According to Morgan Stanley, crude prices, trading at about $62 a barrel in London, may tumble almost 30 per cent to $45 a barrel if the oil trading group and its allies do not announce deeper production cutbacks. Citigroup and BNP Paribas predict a slide to the low $50s.
That would intensify the strain on group members like Venezuela, Iran and Iraq which are already reeling from economic crises and political unrest. It would also ripple through the rest of the industry, hitting the shale boom that has transformed the US into the world’s biggest oil producer.
Martijn Rats, Global Oil Strategist at Morgan Stanley, said, “The prospect of oversupply looms over the market in 2020, either OPEC deepens its cuts or prices will fall to about $45 a barrel and force a slowdown in US shale that balances the market.”
Oil supplies from outside OPEC are set to expand twice as fast as global demand next year, as a fragile economy crimps consumption while new supplies flood in from the US, Norway and Brazil. If Saudi Arabia, Russia and others who reined in production this year do not deepen the cutbacks when they meet in December 2019, prices will almost certainly weaken.
While OPEC Secretary-General Mohammad Barkindo said the group and its partners are prepared to do ‘whatever it takes’ to prevent another rout, delegates say that the biggest producers in the coalition aren’t pushing for further reductions.
The Saudis appear to have little appetite for further sacrifices. The Kingdom had already cut output more than twice as deep as initially foreseen in October 2019, while others in the alliance—particularly Iraq—have not delivered on their commitments. Russia faces less budgetary pressure than its OPEC counterparts and thus less urgency to act.

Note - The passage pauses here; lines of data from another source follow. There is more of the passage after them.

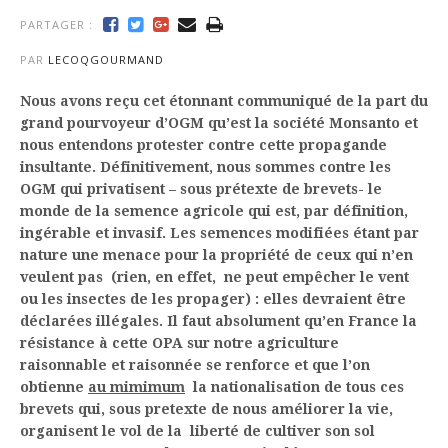
PARTAGER :
PAR
LECOQGOURMAND
Nous avons reçu cet étonnant communiqué de la part du
grand pourvoyeur d’OGM qu’est la société Monsanto et
nous entendons protester contre cette propagande
insultante. Définitivement, nous sommes contre les
OGM qui privatisent – sous prétexte de brevets- le
monde de la semence agricole qui est, par définition,
ingérable et invasif. Les semences modifiées étant par
nature une menace pour la propriété de ceux qui n’en
veulent pas (rien, en effet, ne peut empêcher le vent
ou les insectes de les propager) : elles devraient être
déclarées illégales. Il faut absolument qu’en France la
résistance à cette OPA sur notre agriculture
raisonnable et raisonnée se renforce et que l’on
obtienne
au mimimum
la nationalisation de tous ces
brevets qui, sous pretexte de nous améliorer la vie,
organisent le vol de la liberté de cultiver son sol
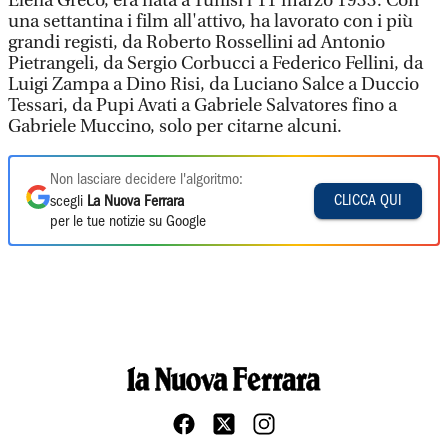
Elena Greco, era nata a Tunisi l'11 marzo 1933. Con
una settantina i film all'attivo, ha lavorato con i più
grandi registi, da Roberto Rossellini ad Antonio
Pietrangeli, da Sergio Corbucci a Federico Fellini, da
Luigi Zampa a Dino Risi, da Luciano Salce a Duccio
Tessari, da Pupi Avati a Gabriele Salvatores fino a
Gabriele Muccino, solo per citarne alcuni.
Non lasciare decidere l'algoritmo:
CLICCA QUI
scegli
La Nuova Ferrara
per le tue notizie su Google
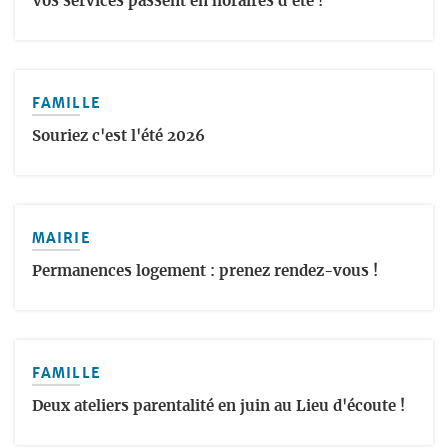
Vos services passent en horaires d'été !
FAMILLE
Souriez c'est l'été 2026
MAIRIE
Permanences logement : prenez rendez-vous !
FAMILLE
Deux ateliers parentalité en juin au Lieu d'écoute !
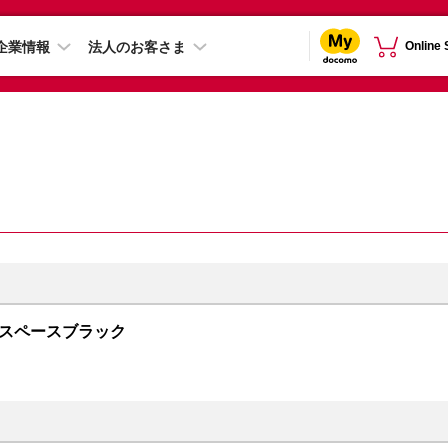
企業情報
法人のお客さま
Online
GB スペースブラック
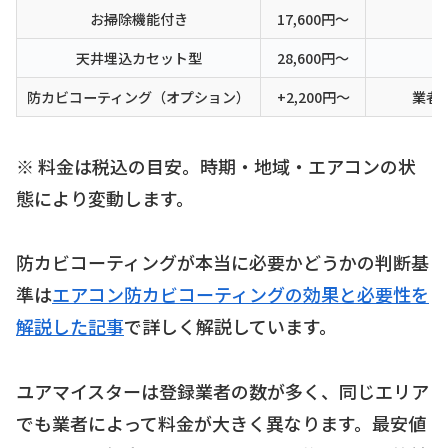
お掃除機能付き
17,600円〜
1
天井埋込カセット型
28,600円〜
2
防カビコーティング（オプション）
+2,200円〜
業者
※ 料金は税込の目安。時期・地域・エアコンの状
態により変動します。
防カビコーティングが本当に必要かどうかの判断基
準は
エアコン防カビコーティングの効果と必要性を
解説した記事
で詳しく解説しています。
ユアマイスターは登録業者の数が多く、同じエリア
でも業者によって料金が大きく異なります。最安値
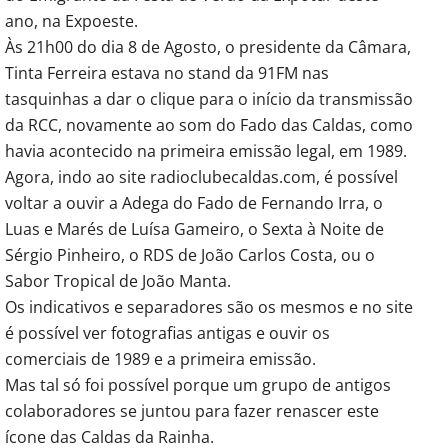
ano, na Expoeste.
Às 21h00 do dia 8 de Agosto, o presidente da Câmara,
Tinta Ferreira estava no stand da 91FM nas
tasquinhas a dar o clique para o início da transmissão
da RCC, novamente ao som do Fado das Caldas, como
havia acontecido na primeira emissão legal, em 1989.
Agora, indo ao site radioclubecaldas.com, é possível
voltar a ouvir a Adega do Fado de Fernando Irra, o
Luas e Marés de Luísa Gameiro, o Sexta à Noite de
Sérgio Pinheiro, o RDS de João Carlos Costa, ou o
Sabor Tropical de João Manta.
Os indicativos e separadores são os mesmos e no site
é possível ver fotografias antigas e ouvir os
comerciais de 1989 e a primeira emissão.
Mas tal só foi possível porque um grupo de antigos
colaboradores se juntou para fazer renascer este
ícone das Caldas da Rainha.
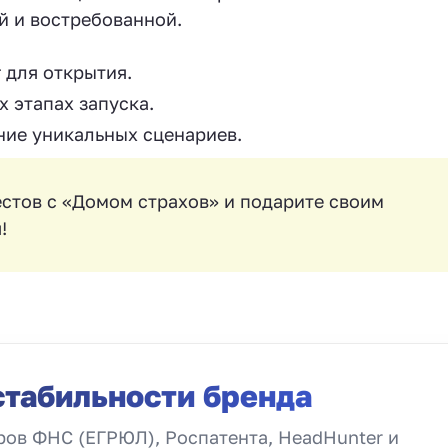
й и востребованной.
 для открытия.
 этапах запуска.
ние уникальных сценариев.
стов с «Домом страхов» и подарите своим
!
стабильности бренда
ов ФНС (ЕГРЮЛ), Роспатента, HeadHunter и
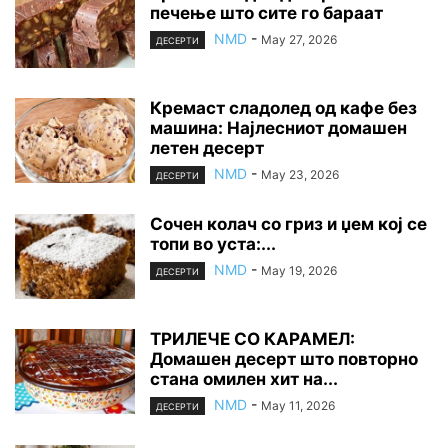
печење што сите го бараат
NMD
-
May 27, 2026
ДЕСЕРТИ
Кремаст сладолед од кафе без
машина: Најлесниот домашен
летен десерт
NMD
-
May 23, 2026
ДЕСЕРТИ
Сочен колач со гриз и џем кој се
топи во уста:...
NMD
-
May 19, 2026
ДЕСЕРТИ
ТРИЛЕЧЕ СО КАРАМЕЛ:
Домашен десерт што повторно
стана омилен хит на...
NMD
-
May 11, 2026
ДЕСЕРТИ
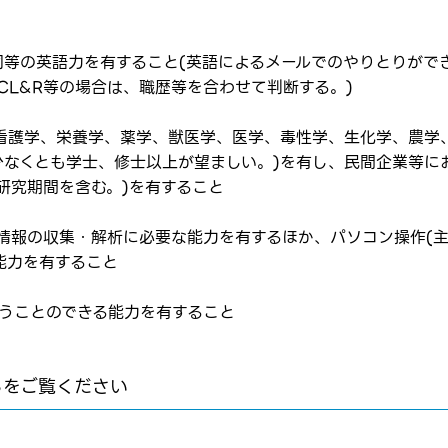
以上又は同等の英語力を有すること(英語によるメールでのやりとり
転職報告をする
CL&R等の場合は、職歴等を合わせて判断する。)
応募完了通知をする
看護学、栄養学、薬学、獣医学、医学、毒性学、生化学、農学
新規会員登録
少なくとも学士、修士以上が望ましい。)を有し、民間企業等に
研究期間を含む。)を有すること
情報の収集・解析に必要な能力を有するほか、パソコン操作(主
能力を有すること
行うことのできる能力を有すること
らをご覧ください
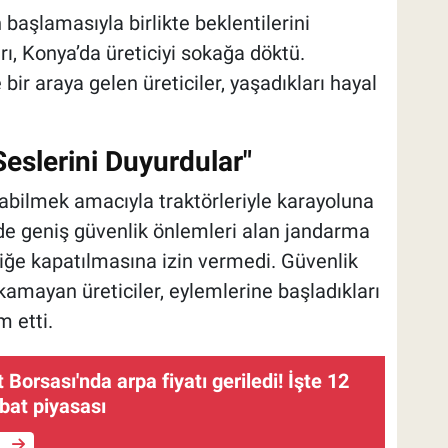
aşlamasıyla birlikte beklentilerini
ı, Konya’da üreticiyi sokağa döktü.
ir araya gelen üreticiler, yaşadıkları hayal
 Seslerini Duyurdular"
urabilmek amacıyla traktörleriyle karayoluna
de geniş güvenlik önlemleri alan jandarma
afiğe kapatılmasına izin vermedi. Güvenlik
amayan üreticiler, eylemlerine başladıkları
m etti.
 Borsası'nda arpa fiyatı geriledi! İşte 12
bat piyasası
e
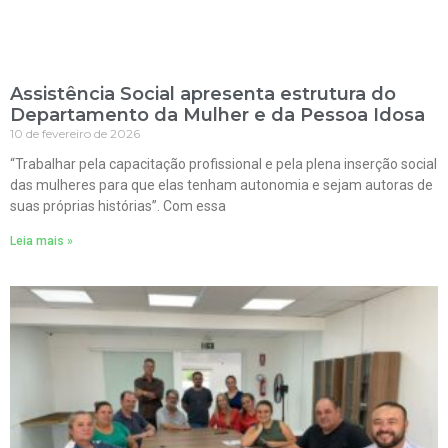
Assistência Social apresenta estrutura do
Departamento da Mulher e da Pessoa Idosa
10 de fevereiro de 2026
“Trabalhar pela capacitação profissional e pela plena inserção social
das mulheres para que elas tenham autonomia e sejam autoras de
suas próprias histórias”. Com essa
Leia mais »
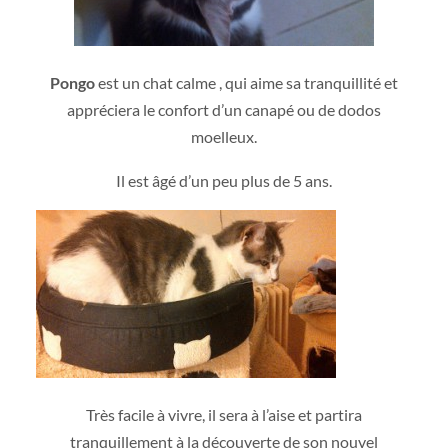
Pongo
est un chat calme , qui aime sa tranquillité et
appréciera le confort d’un canapé ou de dodos
moelleux.
Il est âgé d’un peu plus de 5 ans.
Très facile à vivre, il sera à l’aise et partira
tranquillement à la découverte de son nouvel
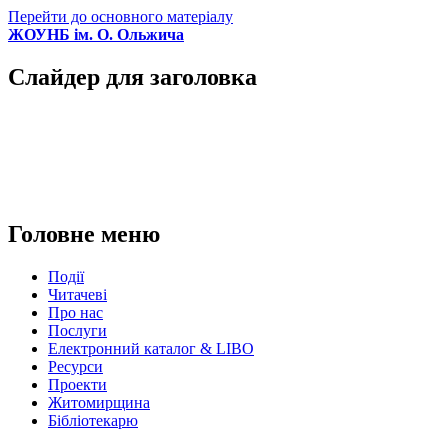
Перейти до основного матеріалу
ЖОУНБ ім. О. Ольжича
Слайдер для заголовка
Головне меню
Події
Читачеві
Про нас
Послуги
Електронний каталог & LIBO
Ресурси
Проекти
Житомирщина
Бібліотекарю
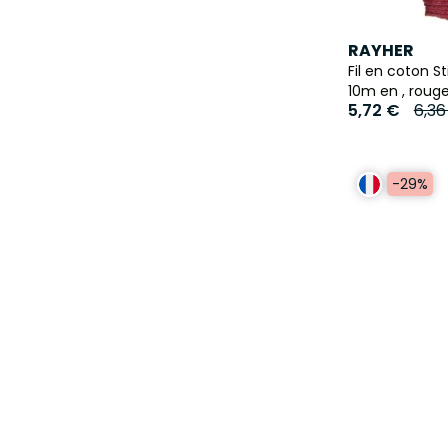
RAYHER
Fil en coton S
10m en , rouge
5,72 €
6,36
-29%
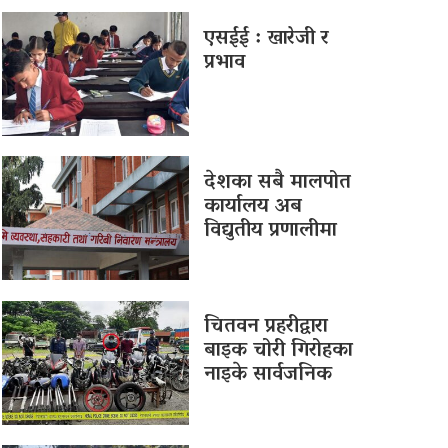
एसईई : खारेजी र
प्रभाव
देशका सबै मालपोत
कार्यालय अब
विद्युतीय प्रणालीमा
चितवन प्रहरीद्वारा
बाइक चोरी गिरोहका
नाइके सार्वजनिक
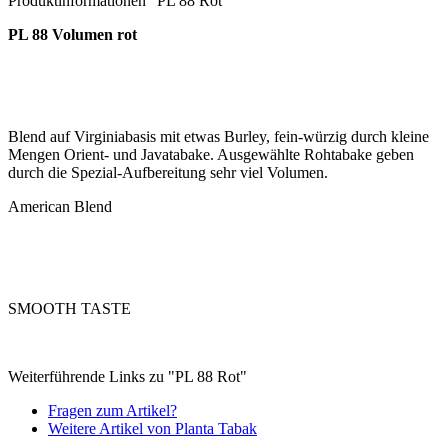
Produktinformationen "PL 88 Rot"
PL 88 Volumen rot
Blend auf Virginiabasis mit etwas Burley, fein-würzig durch kleine
Mengen Orient- und Javatabake. Ausgewählte Rohtabake geben
durch die Spezial-Aufbereitung sehr viel Volumen.
American Blend
SMOOTH TASTE
Weiterführende Links zu "PL 88 Rot"
Fragen zum Artikel?
Weitere Artikel von Planta Tabak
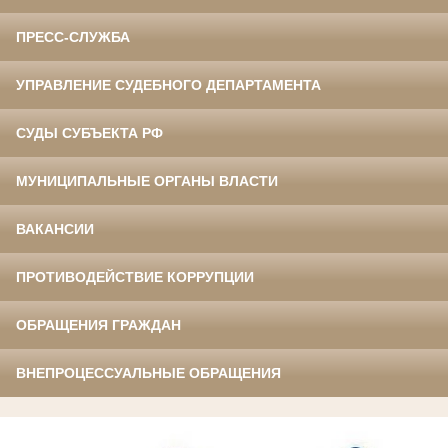
ПРЕСС-СЛУЖБА
УПРАВЛЕНИЕ СУДЕБНОГО ДЕПАРТАМЕНТА
СУДЫ СУБЪЕКТА РФ
МУНИЦИПАЛЬНЫЕ ОРГАНЫ ВЛАСТИ
ВАКАНСИИ
ПРОТИВОДЕЙСТВИЕ КОРРУПЦИИ
ОБРАЩЕНИЯ ГРАЖДАН
ВНЕПРОЦЕССУАЛЬНЫЕ ОБРАЩЕНИЯ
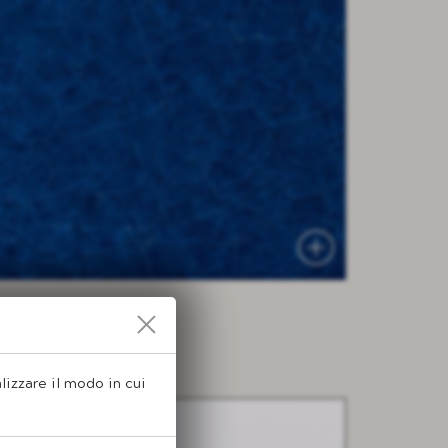
alizzare il modo in cui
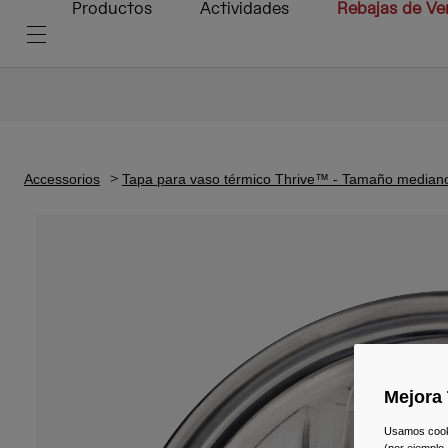
Productos
Actividades
Rebajas de Ve
Accessorios
Tapa para vaso térmico Thrive™ - Tamaño median
Mejora 
Usamos cookie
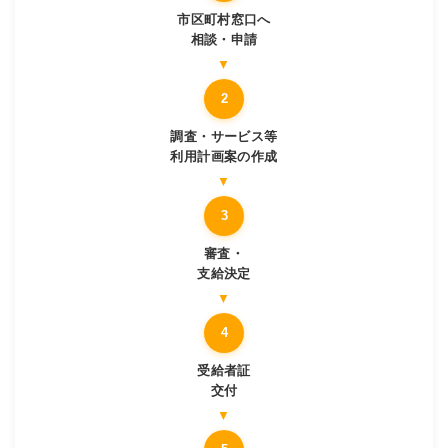
市区町村窓口へ
相談・申請
2
調査・サービス等
利用計画案の作成
3
審査・
支給決定
4
受給者証
交付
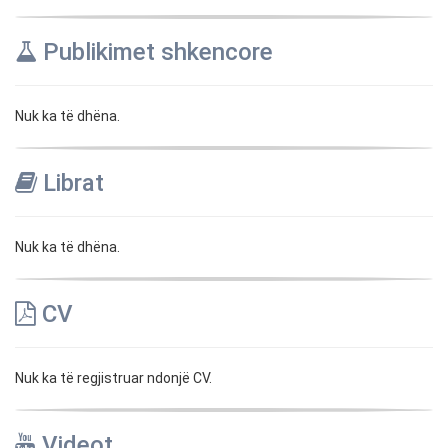
Publikimet shkencore
Nuk ka të dhëna.
Librat
Nuk ka të dhëna.
CV
Nuk ka të regjistruar ndonjë CV.
Videot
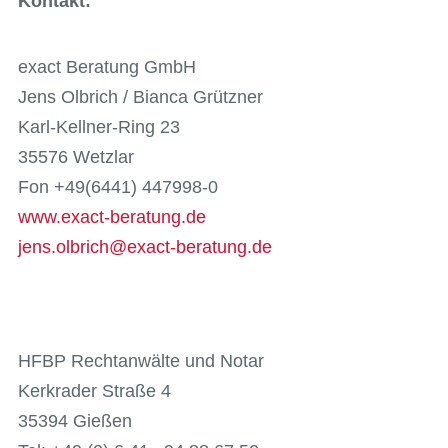
Kontakt:
exact Beratung GmbH
Jens Olbrich / Bianca Grützner
Karl-Kellner-Ring 23
35576 Wetzlar
Fon +49(6441) 447998-0
www.exact-beratung.de
jens.olbrich@exact-beratung.de
HFBP Rechtanwälte und Notar
Kerkrader Straße 4
35394 Gießen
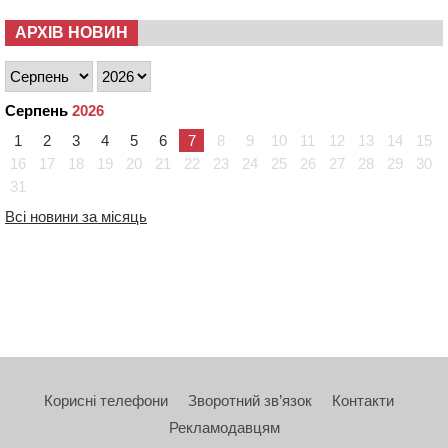
АРХІВ НОВИН
Серпень
2026
1
2
3
4
5
6
7
8
9
10
11
12
13
14
15
16
17
18
19
20
21
22
23
24
25
26
27
28
29
30
31
Всі новини за місяць
Корисні телефони
Зворотний зв’язок
Контакти
Рекламодавцям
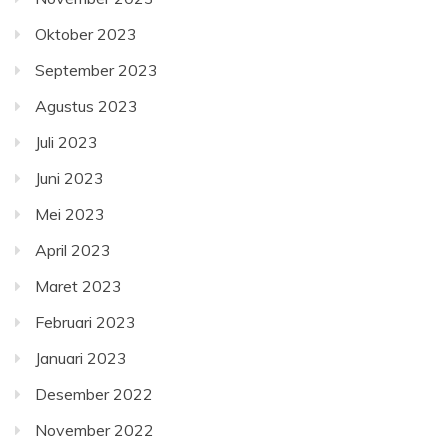
Oktober 2023
September 2023
Agustus 2023
Juli 2023
Juni 2023
Mei 2023
April 2023
Maret 2023
Februari 2023
Januari 2023
Desember 2022
November 2022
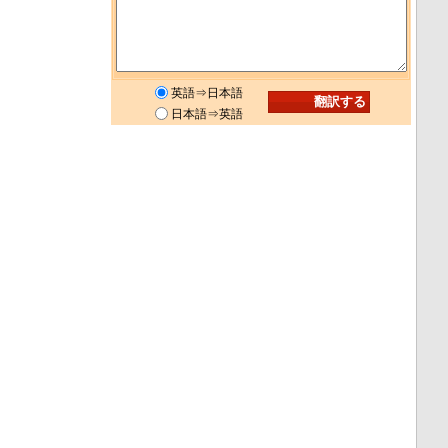
英語⇒日本語
日本語⇒英語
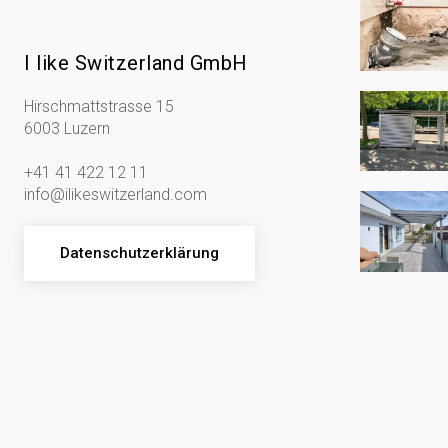
I like Switzerland GmbH
Hirschmattstrasse 15
6003 Luzern
+41 41 422 12 11
info@ilikeswitzerland.com
Datenschutzerklärung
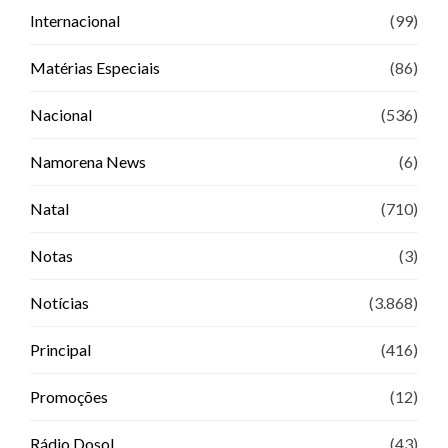
Internacional
(99)
Matérias Especiais
(86)
Nacional
(536)
Namorena News
(6)
Natal
(710)
Notas
(3)
Notícias
(3.868)
Principal
(416)
Promoções
(12)
Rádio Dosol
(43)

Maintaining the current level of cuts could be the right call if recent optimism about 2020 proves correct. Barkindo signalled last week that the pressure on the organisation to intervene has abated, as the outlook next year is ‘brighter’ because of surprisingly robust economic growth and thawing of the US-China trade war.
The downturn that may ensue if OPEC does not redouble its efforts could be acutely painful for many of the group’s members.